One source at an add-on card company said the decision was partly financial – without an HDCP infrastructure in place, adding the crypto chip was an unnecessary cost that was simply unjustified in the cutthroat add-on card market. However, he could not say what the actual price of the add-on chips actually was.
However, a second source in the add-in card market reported that "all" of Nvidia's partners designing cards around the GeForce 7900 and 7600 cards launching on March 9 would use the chip, including his firm. Nvidia representatives declined to comment on unannounced products. Continued...
Although cable modems and cable television are merely one way of piping video and data content into the home, CableCards are being looked at as a compact way of transmitting video content into the home. Cable providers today use a set-top box to decrypt encoded content, although the CableCards will eventually replace them via an FCC order in 2007. For a do-it-yourself PC builder, CableCards also eliminate the need for the set-top box, although the current generation of CableCards (using version 1.0 of the specification) offer only one-way downloads and no conditional access.
For a next-generation Media PC, the CableCards offer one additional hurdle: implementing them requires the approval of CableLabs and its member companies, a collection of cable operators.
However, CableLabs executives told ExtremeTech that they have no answers for do-it-yourself high-definition boxes that will accept digital cable. An upcoming cable interface card standard dubbed CableCard will require CableLabs certification, and only a prototype breakout box from ATI will receive the necessary certification, executives said.
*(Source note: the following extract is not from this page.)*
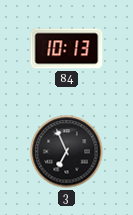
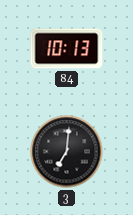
3: 6:56 -> 7:01
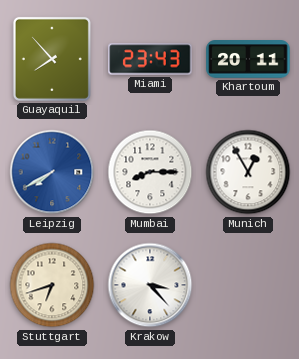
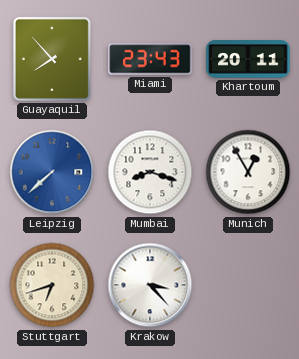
Leipzig: 7:40 -> 7:38
Mumbai: 8:15 -> 8:18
"I don't know about the do-it-yourself bit but it is true that Microsoft and its partner OEMs design true Media Centers, and that the unit will take a CableCard," said Don Dulchinos, senior vice president for advanced platforms at CableLabs, in a recent interview.
When asked how a consumer wishing to build a Media Center PC using Vista would do so, Dulchinos replied. "It's a good question. I don't know that we have an answer to that."
PC OEMs, however, will be licensed. According to published reports, Microsoft will assist smaller OEMs to receive CableCard certification, which CableLabs may end up essentially rubber-stamping. "In this game, they [Microsoft] essentially warrant to us that the PC [they're endorsing] isn't basically going to spew out unprotected content," Dulchinos said.
An additional solution may come from the industry, in the for of a prototype breakout box that ATI demonstrated at this year's Consumer Electronics Show in Las Vegas, dubbed the ATI OCUR, for the Open Cable Unidirectional Receiver. Breakout boxes like the OCUR may be the direction for the industry while it works out the content issues, ATI's Swinimer said.
No timetable for the OCUR's production has been released, and neither has pricing. Still, Swinimer said, "there's a lot of interest in what you'll see us produce."
Editor's Note: This story was updated on Feb. 17 at 2:54 PDT PM with additional information from sources and Nvidia representatives.